**Problem statement:** Restate word for word the line containing "beau que le" and each line that follows it, through the last line below, and nothing else.
***** Given records *****
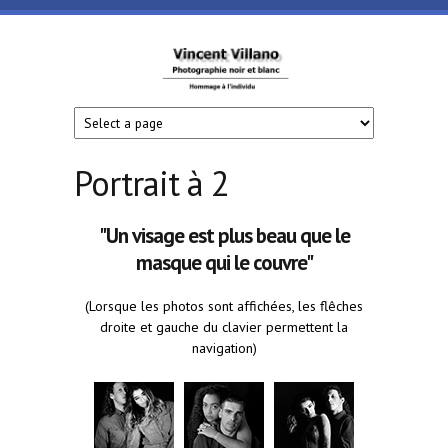
Aller au contenu principal
Vincent
Villano
- Art
Portrait à 2
sur
"Un visage est plus beau que le
masque qui le couvre"
Cour
(Lorsque les photos sont affichées, les flêches
droite et gauche du clavier permettent la
navigation)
*****
**Result for this exercise:**
"Un visage est plus beau que le
masque qui le couvre"
Cour
(Lorsque les photos sont affichées, les flêches
droite et gauche du clavier permettent la
navigation)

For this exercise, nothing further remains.